Task item: Report every line in the listing that contains the string "Salzbourg".

Data supplied:

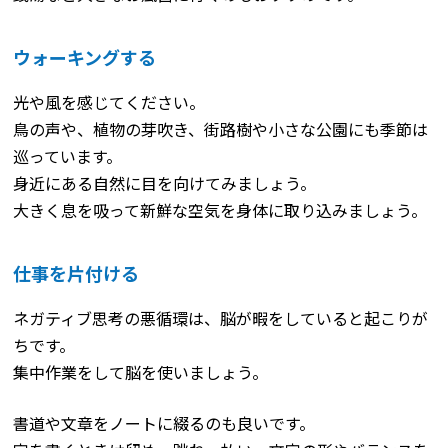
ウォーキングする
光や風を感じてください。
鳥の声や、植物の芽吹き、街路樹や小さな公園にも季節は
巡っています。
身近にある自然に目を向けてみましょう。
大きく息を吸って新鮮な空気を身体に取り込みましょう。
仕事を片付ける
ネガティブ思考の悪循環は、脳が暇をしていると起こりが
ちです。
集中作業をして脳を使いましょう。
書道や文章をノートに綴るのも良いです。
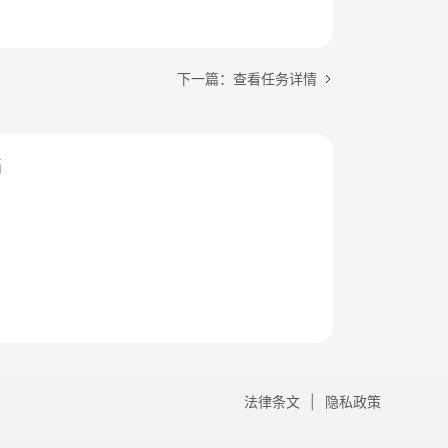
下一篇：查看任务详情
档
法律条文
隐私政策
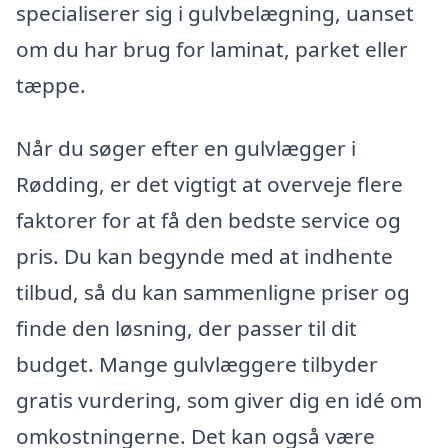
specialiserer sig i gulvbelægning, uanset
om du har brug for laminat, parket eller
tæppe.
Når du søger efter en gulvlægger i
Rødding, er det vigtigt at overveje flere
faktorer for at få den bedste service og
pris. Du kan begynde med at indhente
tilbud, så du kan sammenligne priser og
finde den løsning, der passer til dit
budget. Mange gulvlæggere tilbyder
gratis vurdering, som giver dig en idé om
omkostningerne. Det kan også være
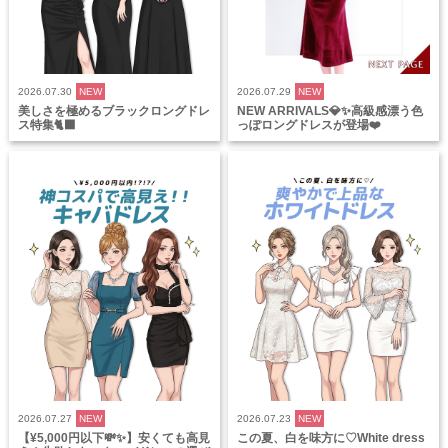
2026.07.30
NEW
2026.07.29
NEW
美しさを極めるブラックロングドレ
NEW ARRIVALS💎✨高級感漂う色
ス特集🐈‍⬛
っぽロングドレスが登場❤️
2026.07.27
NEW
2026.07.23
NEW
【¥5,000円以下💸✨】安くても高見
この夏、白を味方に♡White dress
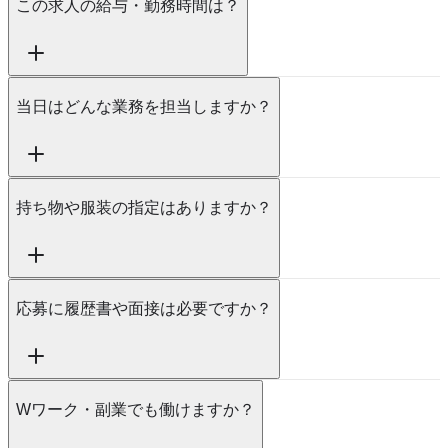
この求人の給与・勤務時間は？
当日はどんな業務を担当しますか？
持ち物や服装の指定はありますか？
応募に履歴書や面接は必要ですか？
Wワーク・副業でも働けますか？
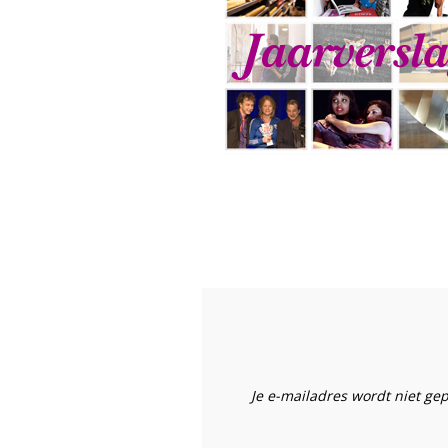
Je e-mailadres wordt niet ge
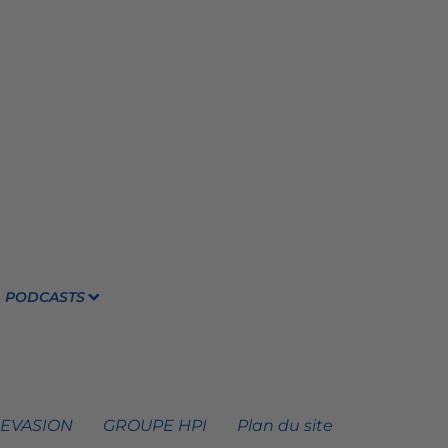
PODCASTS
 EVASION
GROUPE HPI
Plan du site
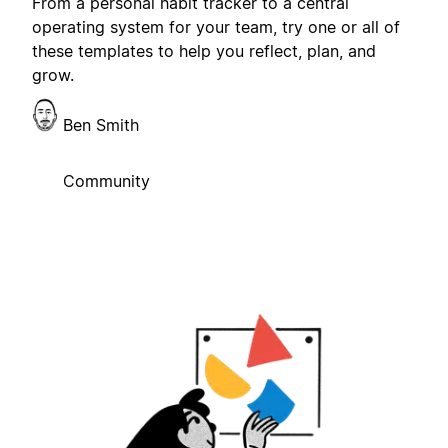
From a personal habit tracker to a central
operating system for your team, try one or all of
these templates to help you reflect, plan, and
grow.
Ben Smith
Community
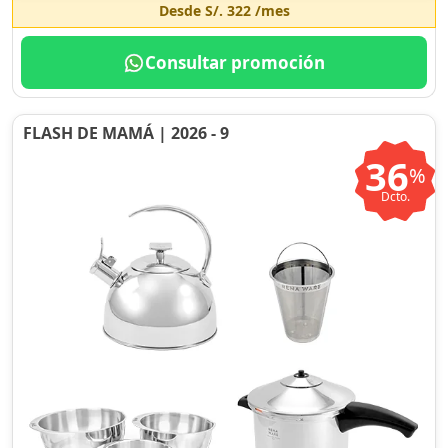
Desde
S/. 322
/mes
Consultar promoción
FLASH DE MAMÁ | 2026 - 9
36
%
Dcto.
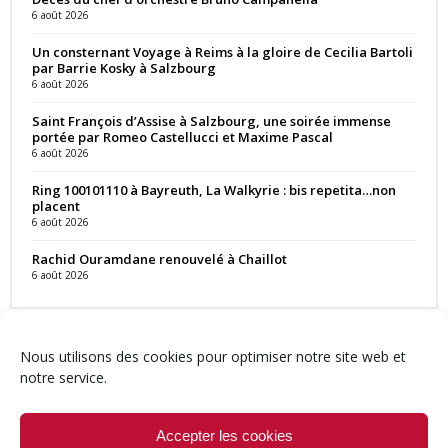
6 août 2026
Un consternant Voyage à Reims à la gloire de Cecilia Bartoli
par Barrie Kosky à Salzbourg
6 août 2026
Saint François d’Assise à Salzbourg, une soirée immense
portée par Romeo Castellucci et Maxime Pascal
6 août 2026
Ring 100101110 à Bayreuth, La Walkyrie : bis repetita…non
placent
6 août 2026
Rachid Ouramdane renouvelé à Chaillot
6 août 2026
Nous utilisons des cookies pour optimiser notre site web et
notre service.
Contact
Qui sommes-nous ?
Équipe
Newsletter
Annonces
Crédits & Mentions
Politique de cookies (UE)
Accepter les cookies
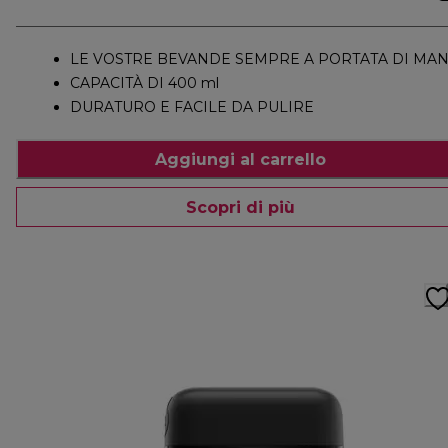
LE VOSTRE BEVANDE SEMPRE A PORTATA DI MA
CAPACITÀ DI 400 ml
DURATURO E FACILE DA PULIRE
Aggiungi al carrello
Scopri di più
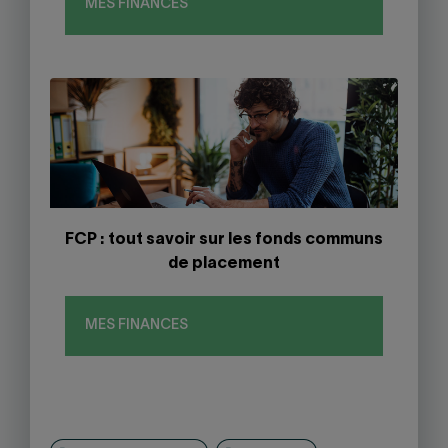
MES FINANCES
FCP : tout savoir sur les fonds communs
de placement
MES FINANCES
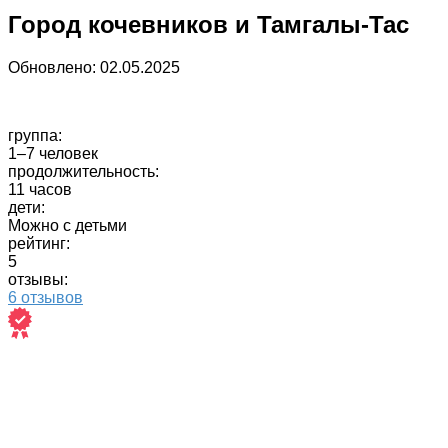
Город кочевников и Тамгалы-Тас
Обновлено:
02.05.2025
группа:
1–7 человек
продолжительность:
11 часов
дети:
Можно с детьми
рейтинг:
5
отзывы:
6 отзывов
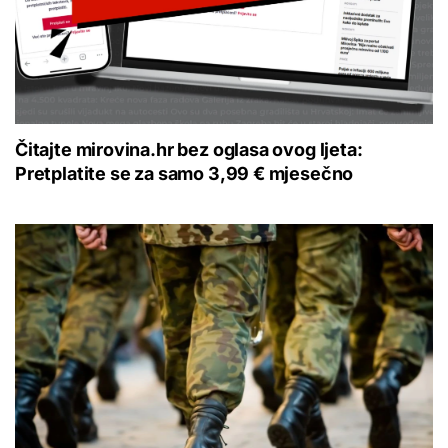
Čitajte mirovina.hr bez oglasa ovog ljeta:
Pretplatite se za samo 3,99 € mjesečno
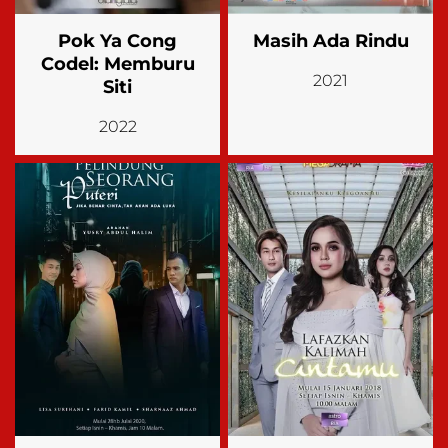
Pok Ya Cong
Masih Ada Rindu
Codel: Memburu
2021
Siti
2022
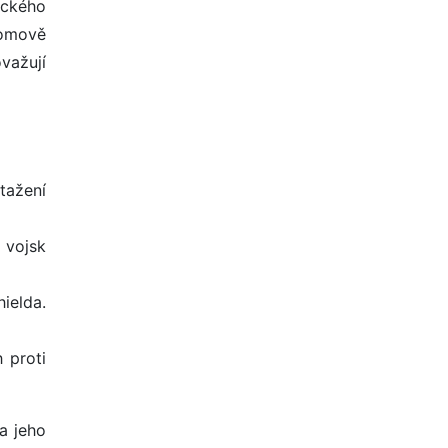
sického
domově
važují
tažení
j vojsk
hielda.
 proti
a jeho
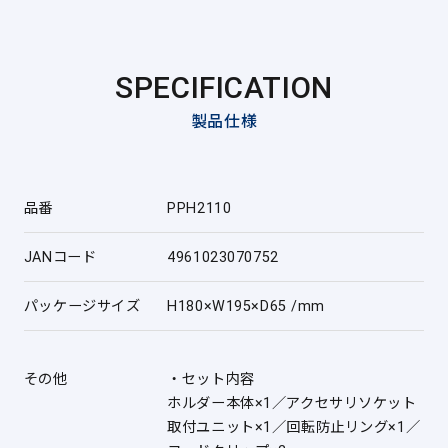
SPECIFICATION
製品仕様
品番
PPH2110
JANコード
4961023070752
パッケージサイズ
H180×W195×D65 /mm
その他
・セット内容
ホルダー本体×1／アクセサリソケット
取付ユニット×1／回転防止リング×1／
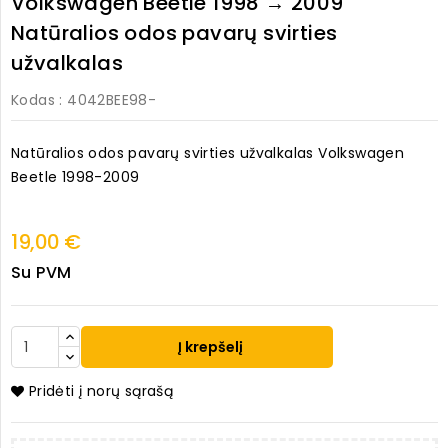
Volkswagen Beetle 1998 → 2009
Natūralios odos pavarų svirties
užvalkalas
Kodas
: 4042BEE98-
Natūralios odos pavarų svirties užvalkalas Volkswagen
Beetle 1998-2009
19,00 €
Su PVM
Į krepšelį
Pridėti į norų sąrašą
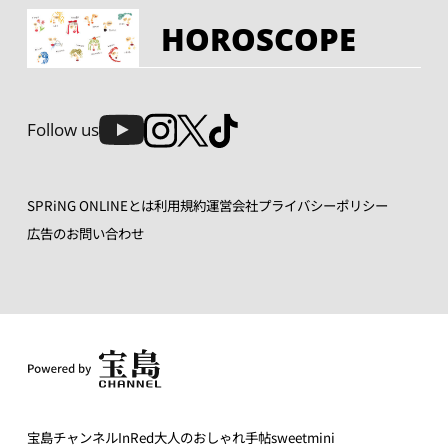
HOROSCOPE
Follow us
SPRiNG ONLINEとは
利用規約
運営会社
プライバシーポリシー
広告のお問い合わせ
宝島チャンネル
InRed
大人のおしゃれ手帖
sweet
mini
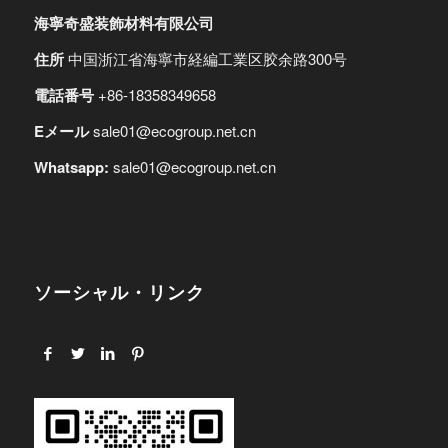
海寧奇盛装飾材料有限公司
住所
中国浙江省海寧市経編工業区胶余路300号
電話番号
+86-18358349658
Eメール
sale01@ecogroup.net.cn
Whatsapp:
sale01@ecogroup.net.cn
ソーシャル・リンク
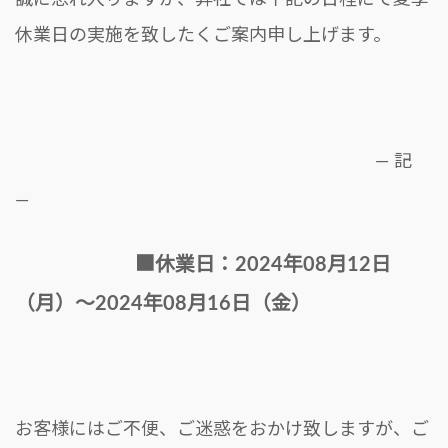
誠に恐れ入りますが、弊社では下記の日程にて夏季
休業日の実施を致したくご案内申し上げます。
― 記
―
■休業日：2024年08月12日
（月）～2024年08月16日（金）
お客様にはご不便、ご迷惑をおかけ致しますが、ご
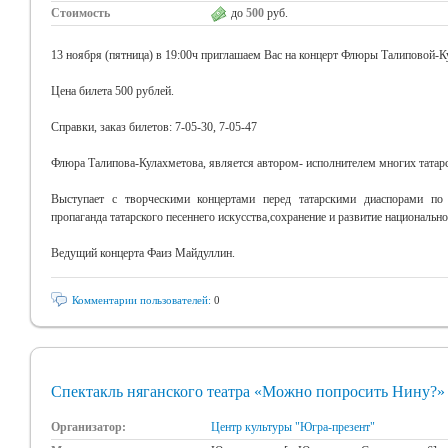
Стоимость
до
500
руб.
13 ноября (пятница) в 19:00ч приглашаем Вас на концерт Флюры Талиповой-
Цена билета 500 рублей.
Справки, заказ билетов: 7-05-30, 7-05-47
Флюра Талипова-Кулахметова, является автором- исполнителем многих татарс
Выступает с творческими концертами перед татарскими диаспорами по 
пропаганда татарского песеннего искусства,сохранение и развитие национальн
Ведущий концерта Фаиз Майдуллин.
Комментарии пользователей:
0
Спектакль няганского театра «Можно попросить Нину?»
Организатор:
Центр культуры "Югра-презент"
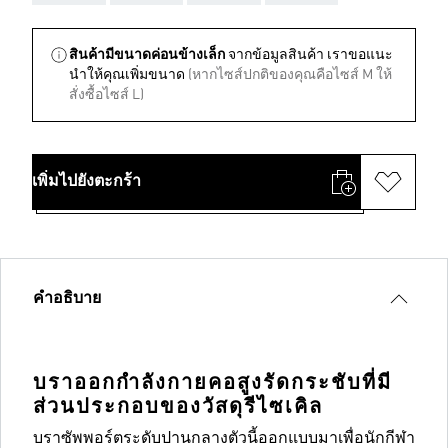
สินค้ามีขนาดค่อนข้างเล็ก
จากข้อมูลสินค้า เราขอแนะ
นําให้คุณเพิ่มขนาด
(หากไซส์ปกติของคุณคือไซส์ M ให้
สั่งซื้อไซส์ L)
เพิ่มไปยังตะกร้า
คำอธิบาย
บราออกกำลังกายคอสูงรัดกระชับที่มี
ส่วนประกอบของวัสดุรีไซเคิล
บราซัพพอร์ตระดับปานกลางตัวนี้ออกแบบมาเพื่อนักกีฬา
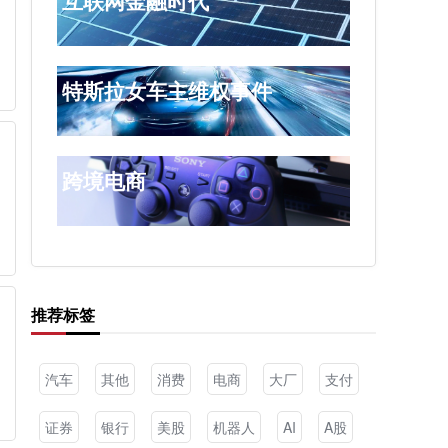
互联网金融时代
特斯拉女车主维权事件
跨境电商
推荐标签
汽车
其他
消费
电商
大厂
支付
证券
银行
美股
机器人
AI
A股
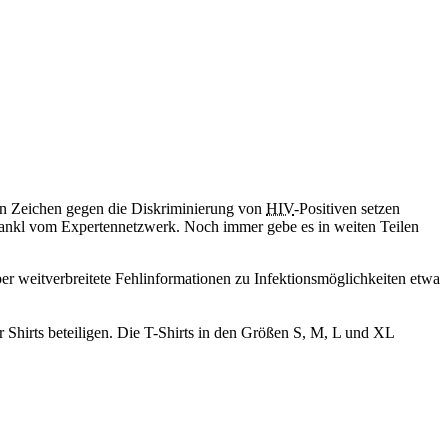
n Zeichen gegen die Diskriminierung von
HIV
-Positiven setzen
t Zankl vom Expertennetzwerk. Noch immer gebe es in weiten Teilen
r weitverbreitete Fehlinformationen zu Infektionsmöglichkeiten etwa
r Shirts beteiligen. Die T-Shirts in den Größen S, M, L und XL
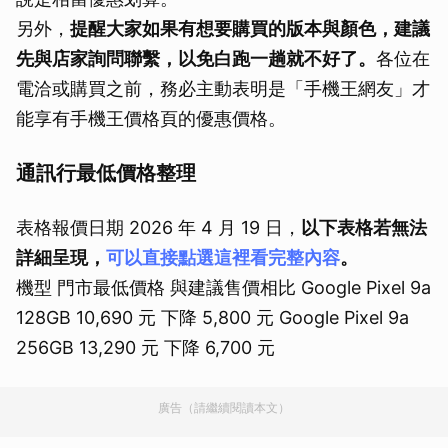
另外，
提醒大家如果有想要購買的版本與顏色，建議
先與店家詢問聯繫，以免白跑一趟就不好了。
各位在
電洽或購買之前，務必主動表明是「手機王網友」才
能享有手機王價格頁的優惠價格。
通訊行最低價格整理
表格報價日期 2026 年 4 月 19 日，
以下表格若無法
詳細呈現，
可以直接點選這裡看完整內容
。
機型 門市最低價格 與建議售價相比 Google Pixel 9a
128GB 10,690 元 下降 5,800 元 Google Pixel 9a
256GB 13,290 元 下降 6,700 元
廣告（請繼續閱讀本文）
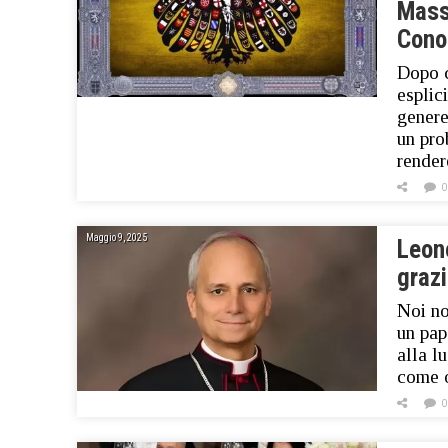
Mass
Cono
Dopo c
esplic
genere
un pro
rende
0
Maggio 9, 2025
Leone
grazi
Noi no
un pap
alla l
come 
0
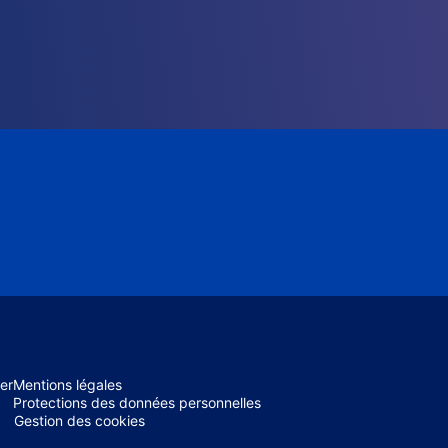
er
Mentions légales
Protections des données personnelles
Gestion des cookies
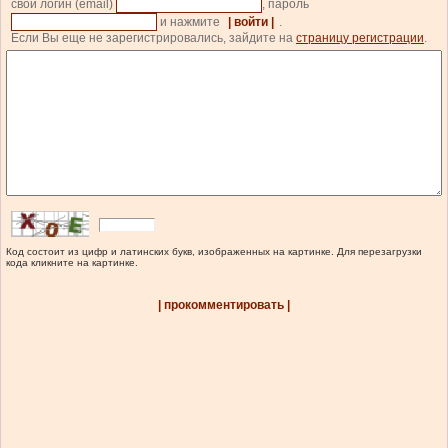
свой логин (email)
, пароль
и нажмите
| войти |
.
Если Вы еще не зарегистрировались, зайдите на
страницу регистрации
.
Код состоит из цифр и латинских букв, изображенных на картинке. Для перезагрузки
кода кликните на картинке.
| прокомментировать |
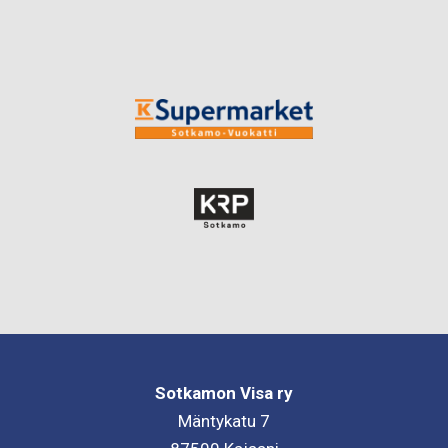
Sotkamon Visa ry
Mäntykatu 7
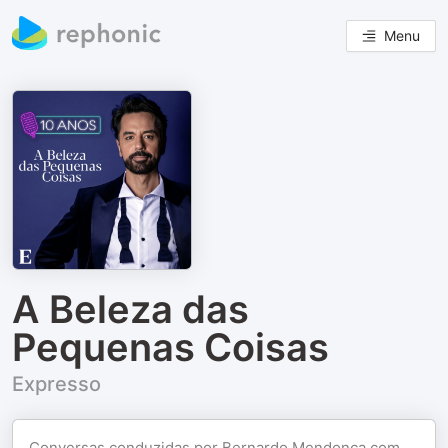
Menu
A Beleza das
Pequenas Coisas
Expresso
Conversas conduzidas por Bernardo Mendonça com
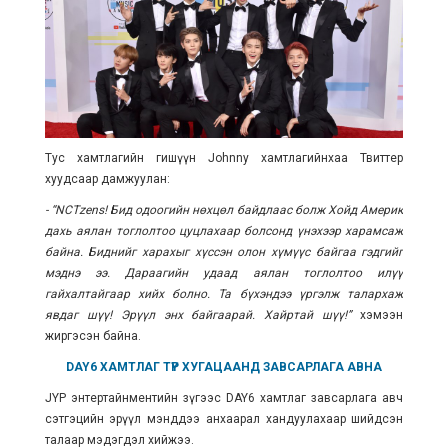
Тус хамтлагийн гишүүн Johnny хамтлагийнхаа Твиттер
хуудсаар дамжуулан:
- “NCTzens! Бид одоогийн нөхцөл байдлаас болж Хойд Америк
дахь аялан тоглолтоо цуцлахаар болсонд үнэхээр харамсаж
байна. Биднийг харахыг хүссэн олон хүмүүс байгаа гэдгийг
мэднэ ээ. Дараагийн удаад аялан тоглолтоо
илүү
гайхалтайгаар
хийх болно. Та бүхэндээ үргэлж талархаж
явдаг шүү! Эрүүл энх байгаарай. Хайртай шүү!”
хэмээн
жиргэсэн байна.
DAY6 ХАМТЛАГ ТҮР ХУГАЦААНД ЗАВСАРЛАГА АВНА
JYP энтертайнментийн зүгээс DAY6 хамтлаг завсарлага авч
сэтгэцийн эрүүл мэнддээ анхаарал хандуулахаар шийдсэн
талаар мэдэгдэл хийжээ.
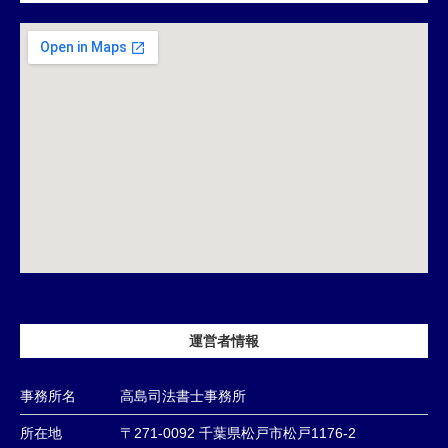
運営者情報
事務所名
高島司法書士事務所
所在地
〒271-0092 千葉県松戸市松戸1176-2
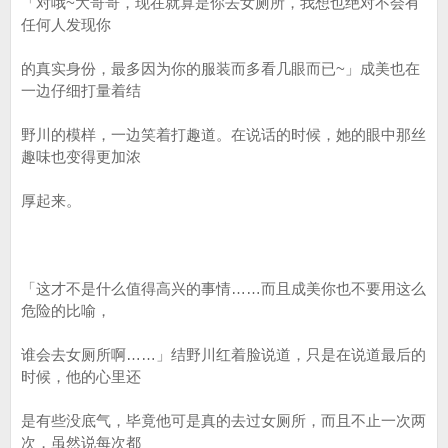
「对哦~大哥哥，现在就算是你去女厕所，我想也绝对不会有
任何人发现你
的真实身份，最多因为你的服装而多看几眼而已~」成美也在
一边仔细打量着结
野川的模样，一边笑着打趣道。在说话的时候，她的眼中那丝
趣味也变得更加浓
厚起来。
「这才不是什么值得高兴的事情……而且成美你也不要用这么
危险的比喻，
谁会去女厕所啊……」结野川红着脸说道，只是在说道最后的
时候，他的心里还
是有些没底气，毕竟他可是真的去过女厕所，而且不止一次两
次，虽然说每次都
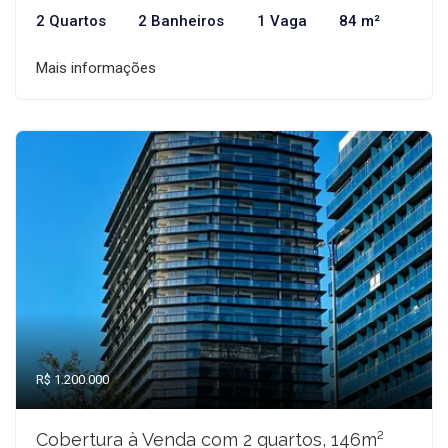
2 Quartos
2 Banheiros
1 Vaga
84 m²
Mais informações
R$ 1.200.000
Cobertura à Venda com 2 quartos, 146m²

Written answer:
par Barrie Kosky à Salzbourg
Saint François d’Assise à Salzbourg, une soirée immense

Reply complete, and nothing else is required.